2 min read
Streaming LLM Responses: Patterns for Real-Time User Experience
Users expect immediate feedback when interacting with AI. Streaming responses dramatically improve perceived performance, showing results as they’re generated rather than waiting for complete responses. Here’s how to implement streaming across your full stack.

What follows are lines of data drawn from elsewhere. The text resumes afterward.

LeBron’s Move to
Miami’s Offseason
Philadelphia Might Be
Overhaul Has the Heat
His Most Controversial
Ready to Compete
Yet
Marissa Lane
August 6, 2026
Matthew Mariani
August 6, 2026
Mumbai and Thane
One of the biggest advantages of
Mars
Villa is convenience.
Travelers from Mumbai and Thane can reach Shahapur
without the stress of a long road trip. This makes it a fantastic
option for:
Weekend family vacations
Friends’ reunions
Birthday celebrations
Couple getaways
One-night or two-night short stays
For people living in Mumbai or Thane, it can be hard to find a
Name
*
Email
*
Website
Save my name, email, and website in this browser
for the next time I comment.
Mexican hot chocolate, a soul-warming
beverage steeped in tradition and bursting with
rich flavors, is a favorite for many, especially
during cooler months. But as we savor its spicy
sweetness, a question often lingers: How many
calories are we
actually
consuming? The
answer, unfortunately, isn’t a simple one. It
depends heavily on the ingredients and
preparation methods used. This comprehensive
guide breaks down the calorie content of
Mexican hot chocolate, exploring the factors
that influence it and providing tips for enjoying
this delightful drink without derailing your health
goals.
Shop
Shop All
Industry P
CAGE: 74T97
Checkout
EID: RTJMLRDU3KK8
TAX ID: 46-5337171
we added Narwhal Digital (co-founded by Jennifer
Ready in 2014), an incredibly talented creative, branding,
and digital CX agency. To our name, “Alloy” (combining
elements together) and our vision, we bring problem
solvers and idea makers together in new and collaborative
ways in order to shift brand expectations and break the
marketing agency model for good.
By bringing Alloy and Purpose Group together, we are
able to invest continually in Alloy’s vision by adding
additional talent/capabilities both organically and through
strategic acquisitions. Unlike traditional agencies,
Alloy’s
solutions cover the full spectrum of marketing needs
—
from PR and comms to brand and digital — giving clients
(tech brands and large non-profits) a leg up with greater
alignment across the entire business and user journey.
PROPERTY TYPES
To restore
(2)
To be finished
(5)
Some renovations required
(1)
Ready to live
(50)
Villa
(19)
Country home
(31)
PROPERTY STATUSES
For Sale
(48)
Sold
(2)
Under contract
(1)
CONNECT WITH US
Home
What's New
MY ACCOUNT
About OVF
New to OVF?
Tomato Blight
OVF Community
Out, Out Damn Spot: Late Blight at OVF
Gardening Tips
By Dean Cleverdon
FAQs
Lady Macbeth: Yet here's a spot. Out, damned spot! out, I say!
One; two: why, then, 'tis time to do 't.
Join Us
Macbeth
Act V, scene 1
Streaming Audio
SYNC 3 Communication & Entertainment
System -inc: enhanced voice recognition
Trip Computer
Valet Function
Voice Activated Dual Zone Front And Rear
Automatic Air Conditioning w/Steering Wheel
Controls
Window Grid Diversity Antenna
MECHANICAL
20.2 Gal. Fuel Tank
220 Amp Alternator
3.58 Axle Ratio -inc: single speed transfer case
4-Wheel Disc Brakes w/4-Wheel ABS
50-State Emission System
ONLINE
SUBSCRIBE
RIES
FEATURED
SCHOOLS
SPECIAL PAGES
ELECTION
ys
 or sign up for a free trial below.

Server-Side Streaming with Node.js
Configure your API to stream tokens as they arrive:
import { OpenAI } from 'openai';
import { Request, Response } from 'express';
const openai = new OpenAI();
export async function streamCompletion(req: Request, res: Response) {
const { messages, model = 'gpt-4o' } = req.body;
// Set headers for SSE
res.setHeader('Content-Type', 'text/event-stream');
res.setHeader('Cache-Control', 'no-cache');
res.setHeader('Connection', 'keep-alive');
try {
const stream = await openai.chat.completions.create({
model,
messages,
stream: true,
max_tokens: 2000,
});
for await (const chunk of stream) {
const content = chunk.choices[0]?.delta?.content;
if (content) {
res.write(`data: ${JSON.stringify({ content })}\n\n`);
}
if (chunk.choices[0]?.finish_reason === 'stop') {
res.write(`data: ${JSON.stringify({ done: true })}\n\n`);
}
}
} catch (error) {
res.write(`data: ${JSON.stringify({ error: error.message })}\n\n`);
} finally {
res.end();
}
}
React Client Implementation
Build a responsive UI that displays streaming content:
import { useState, useCallback } from 'react';
interface StreamState {
content: string;
isStreaming: boolean;
error: string | null;
}
export function useStreamingChat() {
const [state, setState] = useState<StreamState>({
content: '',
isStreaming: false,
error: null,
});
const sendMessage = useCallback(async (messages: Message[]) => {
setState({ content: '', isStreaming: true, error: null });
try {
const response = await fetch('/api/chat/stream', {
method: 'POST',
headers: { 'Content-Type': 'application/json' },
body: JSON.stringify({ messages }),
});
const reader = response.body?.getReader();
const decoder = new TextDecoder();
while (reader) {
const { done, value } = await reader.read();
if (done) break;
const chunk = decoder.decode(value);
const lines = chunk.split('\n').filter(line => line.startsWith('data: '));
for (const line of lines) {
const data = JSON.parse(line.slice(6));
if (data.content) {
setState(prev => ({
...prev,
content: prev.content + data.content,
}));
}
if (data.done) {
setState(prev => ({ ...prev, isStreaming: false }));
}
}
}
} catch (error) {
setState(prev => ({ ...prev, isStreaming: false, error: error.message }));
}
}, []);
return { ...state, sendMessage };
}
Visual Feedback
Add a blinking cursor effect while streaming to indicate ongoing generation. Users perceive streaming responses as 3-5x faster than equivalent non-streaming responses.